▶ **Exercise directions**
Which lines in the records below contain the word "Developer"? Report each of them.

▶ **Exercise input**
---

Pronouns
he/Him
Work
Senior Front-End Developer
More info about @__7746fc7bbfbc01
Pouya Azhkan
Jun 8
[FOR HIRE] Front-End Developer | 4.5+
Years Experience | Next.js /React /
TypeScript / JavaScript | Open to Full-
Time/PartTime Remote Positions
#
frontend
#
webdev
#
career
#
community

---

▶ **Output**
Senior Front-End Developer
[FOR HIRE] Front-End Developer | 4.5+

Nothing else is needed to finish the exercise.